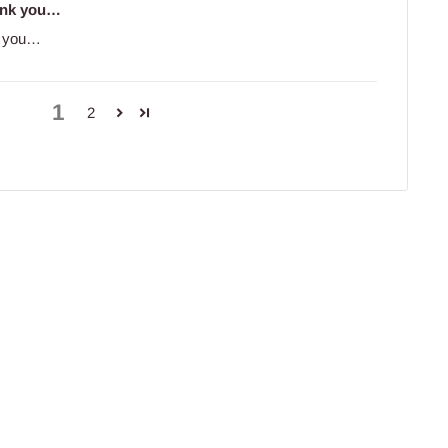
hank you…
nk you…
1
2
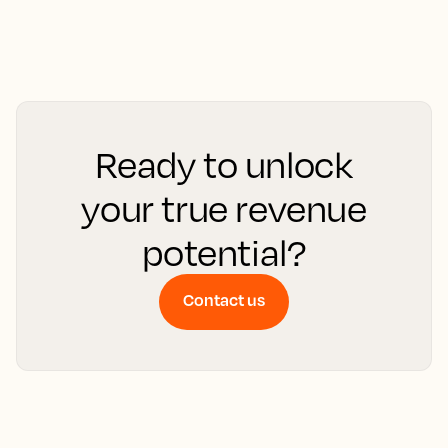
Ready to unlock
your true revenue
potential?
Contact us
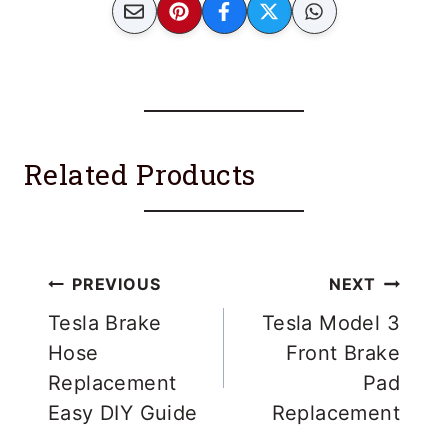
Related Products
Post
PREVIOUS
NEXT
navigation
Tesla Brake
Tesla Model 3
Hose
Front Brake
Replacement
Pad
Easy DIY Guide
Replacement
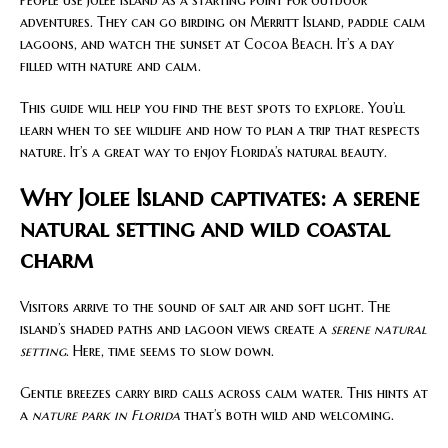
People use Jolee Island as a starting point for outdoor
adventures. They can go birding on Merritt Island, paddle calm
lagoons, and watch the sunset at Cocoa Beach. It’s a day
filled with nature and calm.
This guide will help you find the best spots to explore. You’ll
learn when to see wildlife and how to plan a trip that respects
nature. It’s a great way to enjoy Florida’s natural beauty.
Why Jolee Island captivates: a serene
natural setting and wild coastal
charm
Visitors arrive to the sound of salt air and soft light. The
island’s shaded paths and lagoon views create a
serene natural
setting
. Here, time seems to slow down.
Gentle breezes carry bird calls across calm water. This hints at
a
nature park in Florida
that’s both wild and welcoming.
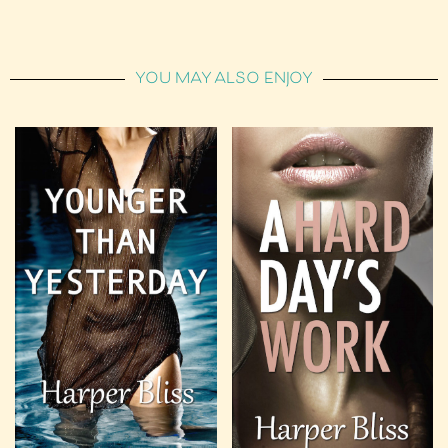
YOU MAY ALSO ENJOY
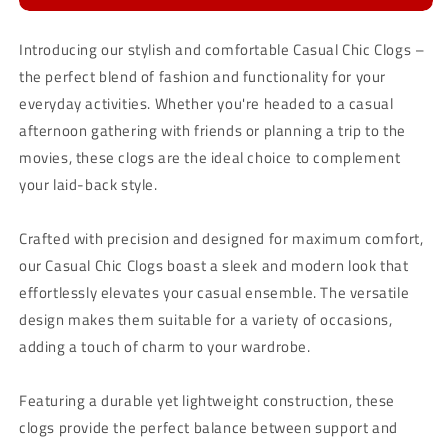
Introducing our stylish and comfortable Casual Chic Clogs –
the perfect blend of fashion and functionality for your
everyday activities. Whether you're headed to a casual
afternoon gathering with friends or planning a trip to the
movies, these clogs are the ideal choice to complement
your laid-back style.
Crafted with precision and designed for maximum comfort,
our Casual Chic Clogs boast a sleek and modern look that
effortlessly elevates your casual ensemble. The versatile
design makes them suitable for a variety of occasions,
adding a touch of charm to your wardrobe.
Featuring a durable yet lightweight construction, these
clogs provide the perfect balance between support and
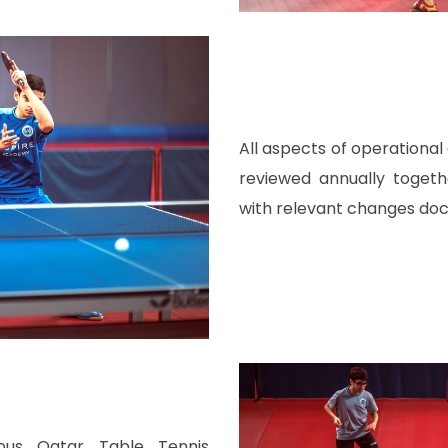
All aspects of operationa
reviewed annually toget
with relevant changes do
ous Qatar Table Tennis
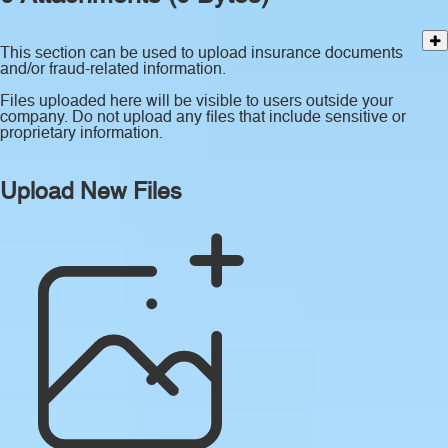
This section can be used to upload insurance documents
and/or fraud-related information.
Files uploaded here will be visible to users outside your
company. Do not upload any files that include sensitive or
proprietary information.
Upload New Files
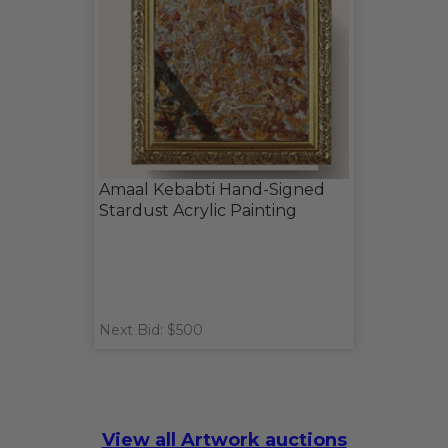
Amaal Kebabti Hand-Signed
Stardust Acrylic Painting
Next Bid: $500
View all Artwork auctions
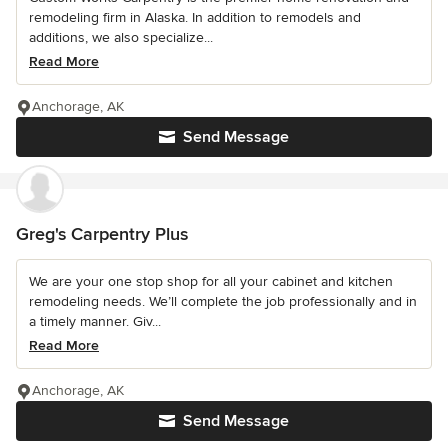
remodeling firm in Alaska. In addition to remodels and
additions, we also specialize...
Read More
Anchorage, AK
Send Message
Greg's Carpentry Plus
We are your one stop shop for all your cabinet and kitchen
remodeling needs. We’ll complete the job professionally and in
a timely manner. Giv...
Read More
Anchorage, AK
Send Message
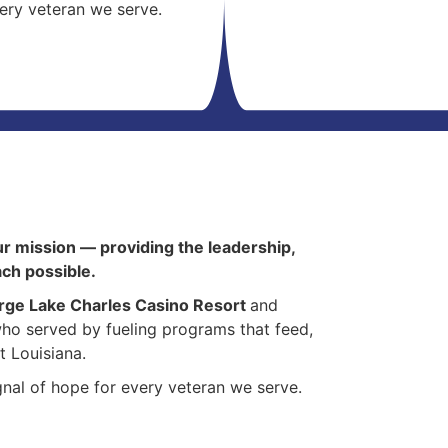
very veteran we serve.
ur mission — providing the leadership,
ach possible.
rge Lake Charles Casino Resort
and
ho served by fueling programs that feed,
t Louisiana.
signal of hope for every veteran we serve.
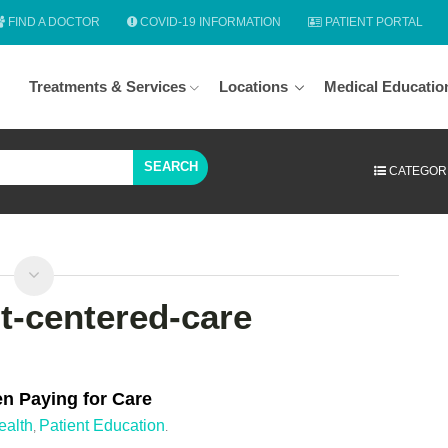
FIND A DOCTOR
COVID-19 INFORMATION
PATIENT PORTAL
Treatments & Services
Locations
Medical Educatio
SEARCH
CATEGOR
nt-centered-care
n Paying for Care
ealth
Patient Education
,
.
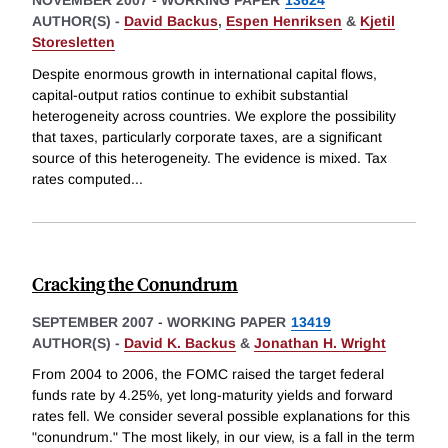
NOVEMBER 2007
-
WORKING PAPER
13624
AUTHOR(S) -
David Backus
,
Espen Henriksen
&
Kjetil
Storesletten
Despite enormous growth in international capital flows,
capital-output ratios continue to exhibit substantial
heterogeneity across countries. We explore the possibility
that taxes, particularly corporate taxes, are a significant
source of this heterogeneity. The evidence is mixed. Tax
rates computed
...
Cracking the Conundrum
SEPTEMBER 2007
-
WORKING PAPER
13419
AUTHOR(S) -
David K. Backus
&
Jonathan H. Wright
From 2004 to 2006, the FOMC raised the target federal
funds rate by 4.25%, yet long-maturity yields and forward
rates fell. We consider several possible explanations for this
"conundrum." The most likely, in our view, is a fall in the term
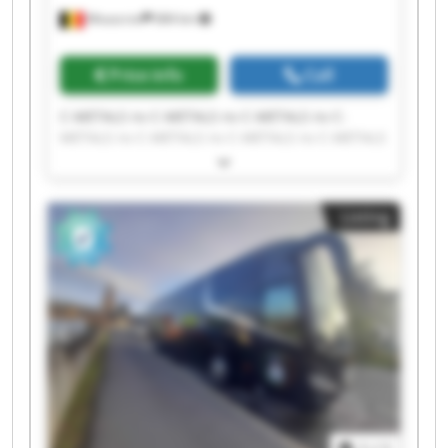
Mouscron
684 km
Price info
Call
C-METALS nv C-METALS nv C-METALS nv C-
METALS nv C-METALS nv C-METALS nv C-METALS
nv C-METALS nv C-METALS nv C-METALS nv C-
METALS nv C-METALS nv C-METALS nv C-METALS
nv C-METALS nv C-METALS nv C-METALS nv C-
Listing
METALS nv C-METALS nv C-METALS nv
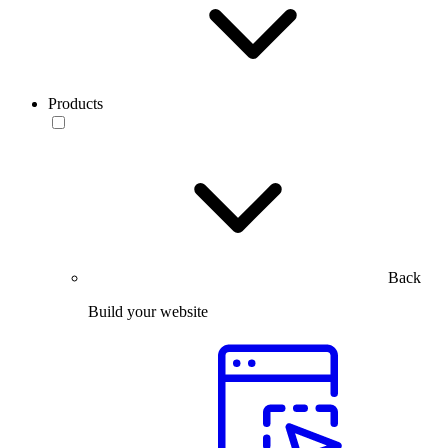
Products
Back
Build your website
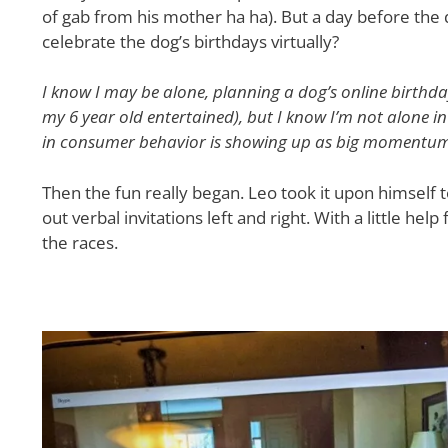
of gab from his mother ha ha). But a day before the 
celebrate the dog’s birthdays virtually?
I know I may be alone, planning a dog’s online birthda
my 6 year old entertained), but I know I’m not alone i
in consumer behavior is showing up as big momentum 
Then the fun really began. Leo took it upon himself t
out verbal invitations left and right. With a little h
the races.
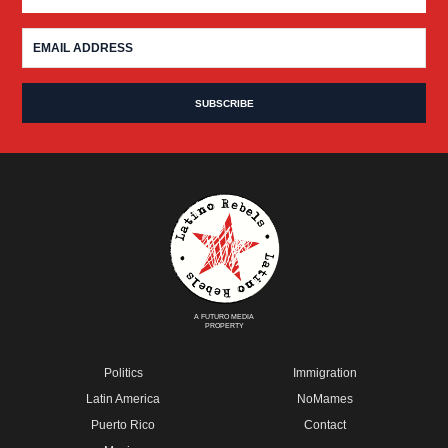
A FUTURO MEDIA
PROPERTY
Politics
Immigration
Latin America
NoMames
Puerto Rico
Contact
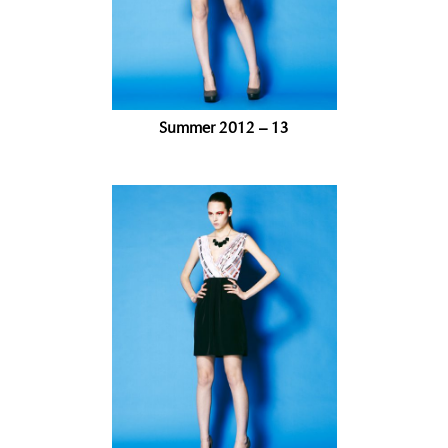
Summer 2012 – 13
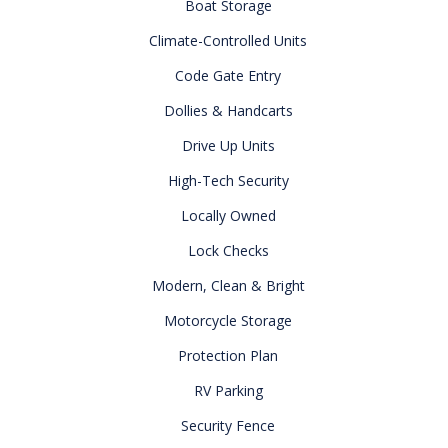
Boat Storage
Climate-Controlled Units
Code Gate Entry
Dollies & Handcarts
Drive Up Units
High-Tech Security
Locally Owned
Lock Checks
Modern, Clean & Bright
Motorcycle Storage
Protection Plan
RV Parking
Security Fence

• _EXERCISE OBJECTIVE_
The whole listing above must be set down again exactly, but without its images.

• _RESPONSE AREA_
hank you…
nk you…
1
2
Ready to unlock
your true revenue
potential?
Contact us
Related Products
Post
PREVIOUS
NEXT
navigation
Tesla Brake
Tesla Model 3
Hose
Front Brake
Replacement
Pad
Easy DIY Guide
Replacement
People use Jolee Island as a starting point for outdoor
adventures. They can go birding on Merritt Island, paddle calm
lagoons, and watch the sunset at Cocoa Beach. It’s a day
filled with nature and calm.
This guide will help you find the best spots to explore. You’ll
learn when to see wildlife and how to plan a trip that respects
nature. It’s a great way to enjoy Florida’s natural beauty.
Why Jolee Island captivates: a serene
natural setting and wild coastal
charm
Visitors arrive to the sound of salt air and soft light. The
island’s shaded paths and lagoon views create a
serene natural
setting
. Here, time seems to slow down.
Gentle breezes carry bird calls across calm water. This hints at
a
nature park in Florida
that’s both wild and welcoming.
YOU MAY ALSO ENJOY
Introducing our stylish and comfortable Casual Chic Clogs –
the perfect blend of fashion and functionality for your
everyday activities. Whether you're headed to a casual
afternoon gathering with friends or planning a trip to the
movies, these clogs are the ideal choice to complement
your laid-back style.
Crafted with precision and designed for maximum comfort,
our Casual Chic Clogs boast a sleek and modern look that
effortlessly elevates your casual ensemble. The versatile
design makes them suitable for a variety of occasions,
adding a touch of charm to your wardrobe.
Featuring a durable yet lightweight construction, these
clogs provide the perfect balance between support and
All aspects of operationa
reviewed annually toget
with relevant changes do
ous Qatar Table Tennis
This section can be used to upload insurance documents
and/or fraud-related information.
Files uploaded here will be visible to users outside your
company. Do not upload any files that include sensitive or
proprietary information.
Upload New Files
Amaal Kebabti Hand-Signed
Stardust Acrylic Painting
Next Bid: $500
View all Artwork auctions
remodeling firm in Alaska. In addition to remodels and
additions, we also specialize...
Read More
Anchorage, AK
Send Message
Greg's Carpentry Plus
We are your one stop shop for all your cabinet and kitchen
remodeling needs. We’ll complete the job professionally and in
a timely manner. Giv...
Read More
Anchorage, AK
Send Message
very veteran we serve.
ur mission — providing the leadership,
ach possible.
rge Lake Charles Casino Resort
and
ho served by fueling programs that feed,
t Louisiana.
signal of hope for every veteran we serve.
FIND A DOCTOR
COVID-19 INFORMATION
PATIENT PORTAL
Treatments & Services
Locations
Medical Educatio
SEARCH
CATEGOR
nt-centered-care
n Paying for Care
ealth
Patient Education
,
.
NOVEMBER 2007
-
WORKING PAPER
13624
AUTHOR(S) -
David Backus
,
Espen Henriksen
&
Kjetil
Storesletten
Despite enormous growth in international capital flows,
capital-output ratios continue to exhibit substantial
heterogeneity across countries. We explore the possibility
that taxes, particularly corporate taxes, are a significant
source of this heterogeneity. The evidence is mixed. Tax
rates computed
...
Cracking the Conundrum
SEPTEMBER 2007
-
WORKING PAPER
13419
AUTHOR(S) -
David K. Backus
&
Jonathan H. Wright
From 2004 to 2006, the FOMC raised the target federal
funds rate by 4.25%, yet long-maturity yields and forward
rates fell. We consider several possible explanations for this
"conundrum." The most likely, in our view, is a fall in the term
Mouscron
684 km
Price info
Call
C-METALS nv C-METALS nv C-METALS nv C-
METALS nv C-METALS nv C-METALS nv C-METALS
nv C-METALS nv C-METALS nv C-METALS nv C-
METALS nv C-METALS nv C-METALS nv C-METALS
nv C-METALS nv C-METALS nv C-METALS nv C-
Listing
METALS nv C-METALS nv C-METALS nv
Products
Back
Build your website
of gab from his mother ha ha). But a day before the 
celebrate the dog’s birthdays virtually?
I know I may be alone, planning a dog’s online birthda
my 6 year old entertained), but I know I’m not alone i
in consumer behavior is showing up as big momentum 
Then the fun really began. Leo took it upon himself t
out verbal invitations left and right. With a little h
the races.
A FUTURO MEDIA
PROPERTY
Politics
Immigration
Latin America
NoMames
Puerto Rico
Contact
Summer 2012 – 13
Boat Storage
Climate-Controlled Units
Code Gate Entry
Dollies & Handcarts
Drive Up Units
High-Tech Security
Locally Owned
Lock Checks
Modern, Clean & Bright
Motorcycle Storage
Protection Plan
RV Parking
Security Fence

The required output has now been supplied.